**Your instructions**
Using the data below, show every line where the word "back" occurs.

**Stored dataset items**
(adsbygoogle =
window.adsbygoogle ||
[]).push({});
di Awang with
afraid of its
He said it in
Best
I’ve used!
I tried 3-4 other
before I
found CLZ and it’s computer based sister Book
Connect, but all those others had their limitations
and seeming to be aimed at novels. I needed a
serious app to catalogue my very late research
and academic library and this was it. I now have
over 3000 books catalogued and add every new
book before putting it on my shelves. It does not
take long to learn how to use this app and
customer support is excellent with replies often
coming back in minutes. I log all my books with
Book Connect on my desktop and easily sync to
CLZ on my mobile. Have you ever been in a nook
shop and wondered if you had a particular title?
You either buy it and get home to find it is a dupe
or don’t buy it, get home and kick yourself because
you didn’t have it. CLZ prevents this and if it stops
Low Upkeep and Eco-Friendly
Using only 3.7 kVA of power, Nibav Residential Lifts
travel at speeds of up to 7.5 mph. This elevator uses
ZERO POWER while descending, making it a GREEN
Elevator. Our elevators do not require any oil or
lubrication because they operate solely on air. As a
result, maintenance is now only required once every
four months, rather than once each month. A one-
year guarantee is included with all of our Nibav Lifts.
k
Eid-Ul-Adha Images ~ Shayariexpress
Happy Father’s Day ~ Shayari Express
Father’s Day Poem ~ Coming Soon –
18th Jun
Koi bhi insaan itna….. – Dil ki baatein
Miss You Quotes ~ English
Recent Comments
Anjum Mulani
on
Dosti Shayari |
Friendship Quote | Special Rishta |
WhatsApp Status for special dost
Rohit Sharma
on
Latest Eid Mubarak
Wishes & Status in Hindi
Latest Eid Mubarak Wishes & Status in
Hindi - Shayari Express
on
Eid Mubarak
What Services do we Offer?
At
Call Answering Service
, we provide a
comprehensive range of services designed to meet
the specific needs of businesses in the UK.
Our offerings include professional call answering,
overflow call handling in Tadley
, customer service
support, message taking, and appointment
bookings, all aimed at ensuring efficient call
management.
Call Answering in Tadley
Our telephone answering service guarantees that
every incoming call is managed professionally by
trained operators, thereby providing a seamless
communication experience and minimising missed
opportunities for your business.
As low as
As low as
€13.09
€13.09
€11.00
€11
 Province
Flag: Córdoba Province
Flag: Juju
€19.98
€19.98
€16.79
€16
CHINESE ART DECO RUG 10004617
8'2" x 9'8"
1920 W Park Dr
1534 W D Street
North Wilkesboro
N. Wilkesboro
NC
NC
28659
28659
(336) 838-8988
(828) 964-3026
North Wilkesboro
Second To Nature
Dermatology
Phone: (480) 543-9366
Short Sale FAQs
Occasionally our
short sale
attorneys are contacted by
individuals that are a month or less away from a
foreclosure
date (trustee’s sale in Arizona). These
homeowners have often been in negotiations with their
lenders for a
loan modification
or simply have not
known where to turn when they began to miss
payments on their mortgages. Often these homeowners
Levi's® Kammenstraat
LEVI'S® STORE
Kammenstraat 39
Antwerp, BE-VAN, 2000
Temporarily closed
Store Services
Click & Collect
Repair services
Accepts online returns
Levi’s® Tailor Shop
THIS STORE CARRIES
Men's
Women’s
==
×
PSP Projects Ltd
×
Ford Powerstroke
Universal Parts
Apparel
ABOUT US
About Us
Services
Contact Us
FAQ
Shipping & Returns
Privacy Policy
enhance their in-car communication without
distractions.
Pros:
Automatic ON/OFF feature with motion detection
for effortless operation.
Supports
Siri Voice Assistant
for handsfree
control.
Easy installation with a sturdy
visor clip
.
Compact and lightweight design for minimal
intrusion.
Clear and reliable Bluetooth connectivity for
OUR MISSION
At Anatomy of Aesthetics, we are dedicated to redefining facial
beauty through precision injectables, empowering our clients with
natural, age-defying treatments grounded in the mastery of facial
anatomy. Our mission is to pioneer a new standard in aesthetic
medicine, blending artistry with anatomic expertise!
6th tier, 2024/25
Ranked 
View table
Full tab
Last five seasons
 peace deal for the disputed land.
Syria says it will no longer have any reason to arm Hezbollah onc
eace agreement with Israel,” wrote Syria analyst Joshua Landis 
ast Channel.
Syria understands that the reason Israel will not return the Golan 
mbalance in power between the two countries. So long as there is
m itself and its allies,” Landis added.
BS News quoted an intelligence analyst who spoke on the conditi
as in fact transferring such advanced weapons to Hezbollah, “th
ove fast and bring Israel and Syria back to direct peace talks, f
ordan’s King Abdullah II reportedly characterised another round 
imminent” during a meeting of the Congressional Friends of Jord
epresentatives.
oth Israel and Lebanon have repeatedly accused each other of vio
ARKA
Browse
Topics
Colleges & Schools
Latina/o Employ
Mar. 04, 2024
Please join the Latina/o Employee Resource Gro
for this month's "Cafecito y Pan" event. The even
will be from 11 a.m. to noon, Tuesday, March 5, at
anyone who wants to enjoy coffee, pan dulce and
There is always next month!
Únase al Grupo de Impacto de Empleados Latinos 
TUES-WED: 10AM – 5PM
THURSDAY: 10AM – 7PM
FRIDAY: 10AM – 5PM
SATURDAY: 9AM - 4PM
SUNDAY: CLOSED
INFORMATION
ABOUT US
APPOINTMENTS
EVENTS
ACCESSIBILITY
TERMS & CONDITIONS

**Solution to this task**
coming back in minutes. I log all my books with
ove fast and bring Israel and Syria back to direct peace talks, f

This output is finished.